Paul Edwards recounts The Tale of Stanley Banham - part one
J.E.D. Sealy c Banham b Phillipson 4. It is, let me concede at once, not the most remarkable line in a cricket scorecard. Nor does it seem to be anything like the most interesting event of the game in which it took place. For that match, between Lancashire and the West Indians in July 1939, also featured: W. Place b Constantine 164 and G. A. Headley hit wkt b Ikin 32, both of them dismissals to transport the imagination back to the last summer before the German unpleasantness commenced.
But whereas one Lancashire debutant, Jack Ikin was to play 363 more first-class games after his outing against the tourists, another new boy, the 25-year-old wicketkeeper Stanley Banham, was to make no more. One match, one catch, did not bat and did not bowl. Thank you, Stanley, and good-night.
Banham is by no means alone. Keith Walmsley's excellent Brief Candles examines the brief careers of a very few of the nine thousand cricketers who have just a single first-class appearance to their name. Included in their number is the almost famous F. J. Hyland, who was the subject of Ronald Mason's lovely essay "Of the Late Frederick J. Hyland" in his 1967 book Sing All A Green WiIlow. Also given due consideration is Jos Coulthurst, a seam bowler from Blackburn who played in Lancashire's rain-wrecked final game of the 1919 season but did not even get on the field.
Even compared to some wicketkeepers, Banham's own match was incident-packed. Five glovemen have played a single game without batting or claiming a victim. That, in a way, is what makes Banham's sole success all the more wistful. One catch and that was it. Blink and you'd have missed it. And if Banham had blinked, he would have missed it.
I don't know anything like as much as I would like about Stanley Tattersall Banham. He was born in Sharneyford, Bacup on September 21st 1913 and died in Peterborough on the 29th December 1984. (Actually, Wisden's four-line obituary records him as passing away "at Peterborough", which suggests a degree of transience, as though the deceased had been waiting for a train. If it was a Northern Rail connection, some would argue that it explains things perfectly. Then again, the primrose brick did not even record Banham's passing until its 1987 edition. Clearly the sad news did not reach London for about two years.

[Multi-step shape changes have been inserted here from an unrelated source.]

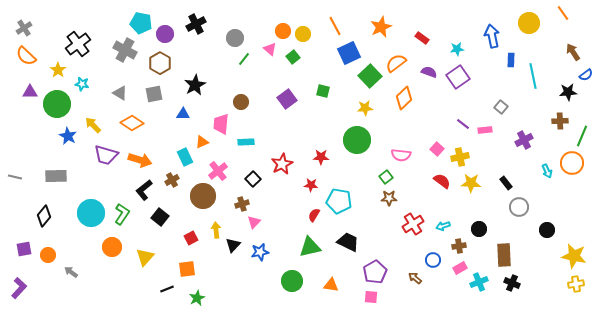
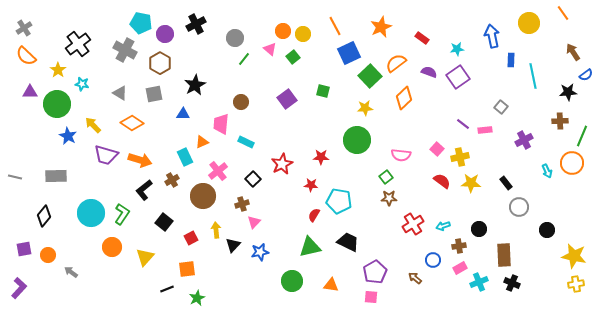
cyan rectangle at (246, 142): rotated 28 degrees clockwise
black square at (160, 217): moved 4 px right, 5 px down
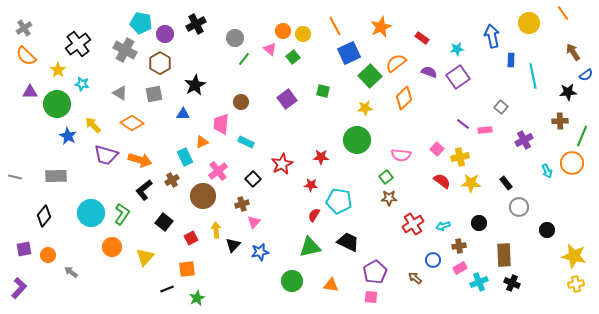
black circle at (479, 229): moved 6 px up
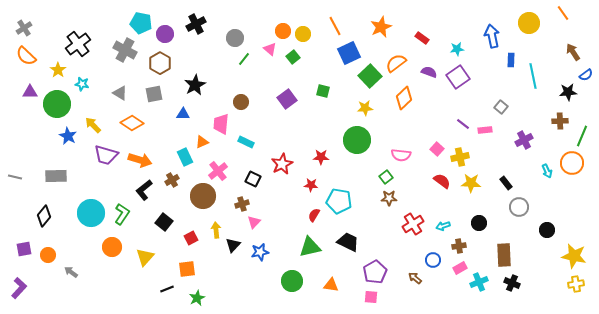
black square at (253, 179): rotated 21 degrees counterclockwise
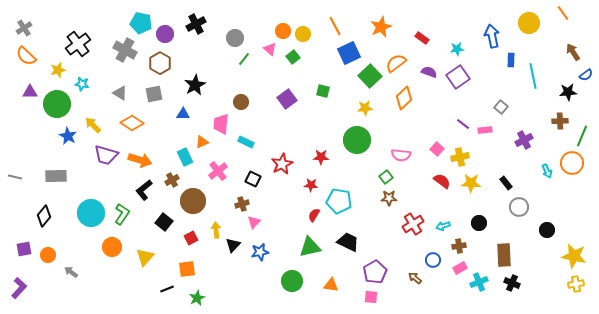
yellow star at (58, 70): rotated 21 degrees clockwise
brown circle at (203, 196): moved 10 px left, 5 px down
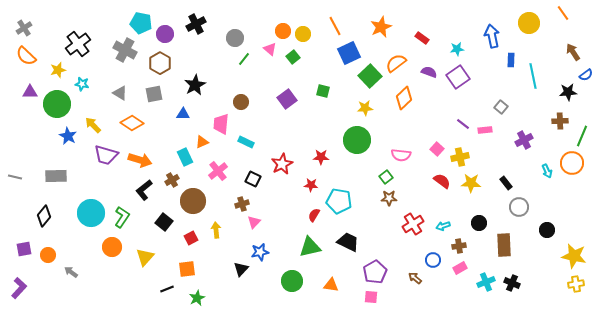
green L-shape at (122, 214): moved 3 px down
black triangle at (233, 245): moved 8 px right, 24 px down
brown rectangle at (504, 255): moved 10 px up
cyan cross at (479, 282): moved 7 px right
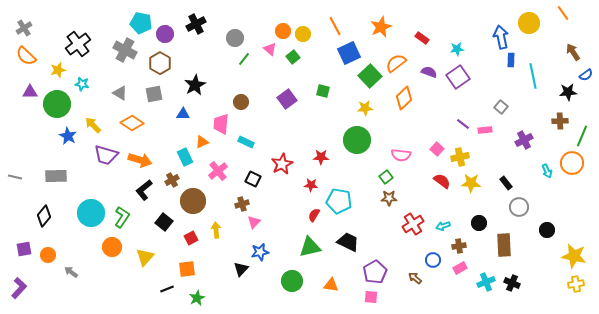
blue arrow at (492, 36): moved 9 px right, 1 px down
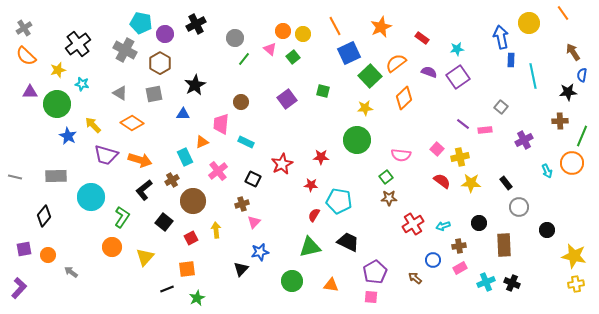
blue semicircle at (586, 75): moved 4 px left; rotated 136 degrees clockwise
cyan circle at (91, 213): moved 16 px up
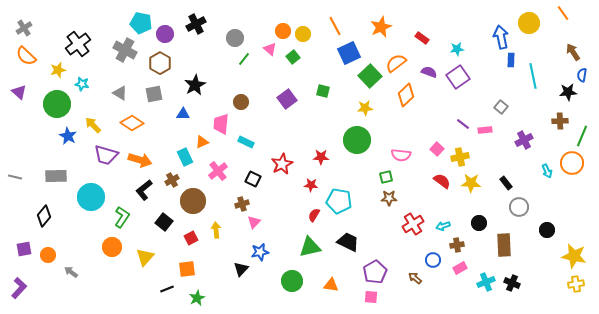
purple triangle at (30, 92): moved 11 px left; rotated 42 degrees clockwise
orange diamond at (404, 98): moved 2 px right, 3 px up
green square at (386, 177): rotated 24 degrees clockwise
brown cross at (459, 246): moved 2 px left, 1 px up
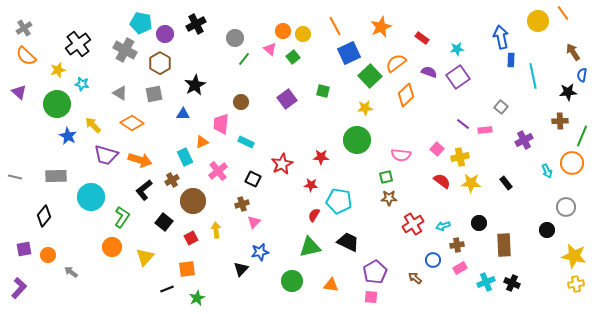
yellow circle at (529, 23): moved 9 px right, 2 px up
gray circle at (519, 207): moved 47 px right
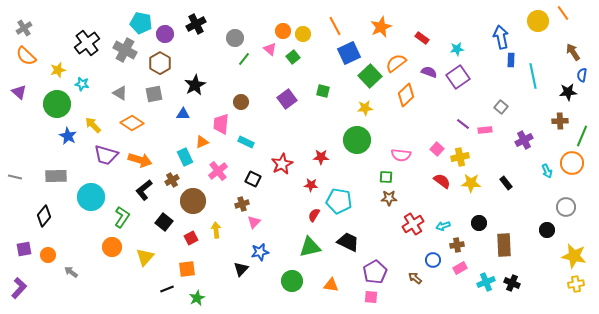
black cross at (78, 44): moved 9 px right, 1 px up
green square at (386, 177): rotated 16 degrees clockwise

Again, perhaps they sent the letter from Cambridgeshire by Northern Rail...)
Banham played 13 Second XI games for Lancashire in 1938 and 1939. He was an understudy to Bill Farrimond (pictured above on the left - we don't have any pictures of Stanley Banham), who had, for many years, occupied the same role to George Duckworth before Lancashire's most illustrious wicketkeeper withdrew from regular first-class cricket in 1938. War plainly prevented Banham furthering his career, although he played a one-day game for the county against Warwickshire at Edgbaston in 1945.
There was, though, plenty of cricket for Banham to play once his Old Trafford days were done. In addition to making 158 Lancashire League appearances for Bacup, he opened the batting for C L Walcott's Commonwealth XI which took on Cumberland and Westmorland at Workington in 1951. The first five in the order were as follows: R. E. Marshall, S. T. Banham, F.M. M. Worrell, E. D. Weekes and C. L. Walcott himself. I hope you enjoyed that, Stan.

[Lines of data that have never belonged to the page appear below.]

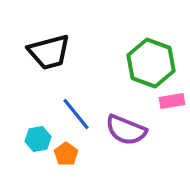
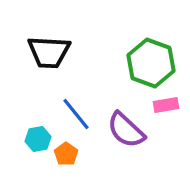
black trapezoid: rotated 18 degrees clockwise
pink rectangle: moved 6 px left, 4 px down
purple semicircle: rotated 21 degrees clockwise
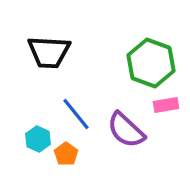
cyan hexagon: rotated 25 degrees counterclockwise
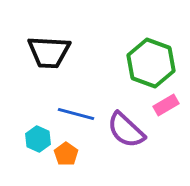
pink rectangle: rotated 20 degrees counterclockwise
blue line: rotated 36 degrees counterclockwise
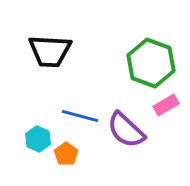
black trapezoid: moved 1 px right, 1 px up
blue line: moved 4 px right, 2 px down
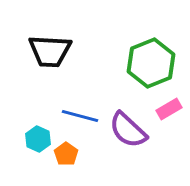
green hexagon: rotated 18 degrees clockwise
pink rectangle: moved 3 px right, 4 px down
purple semicircle: moved 2 px right
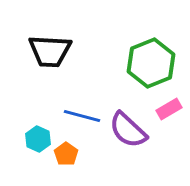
blue line: moved 2 px right
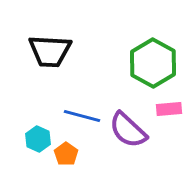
green hexagon: moved 2 px right; rotated 9 degrees counterclockwise
pink rectangle: rotated 25 degrees clockwise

There is plenty more to find out about Stanley Banham, some of it, perhaps, at Bacup C.C. No doubt the newspaper libraries will help too. I hope I have time to investigate his life further. But even if I don't, one fact is incontrovertible. Nearly 73 years ago, Derek Sealy was his man. True, the line against his name in the Lancashire Yearbook may be almost completely blank; but at the end of that horizontal white space a single vertical black digit both commemorates and secures Banham's moment of glory when the ball thudded into his gauntlets.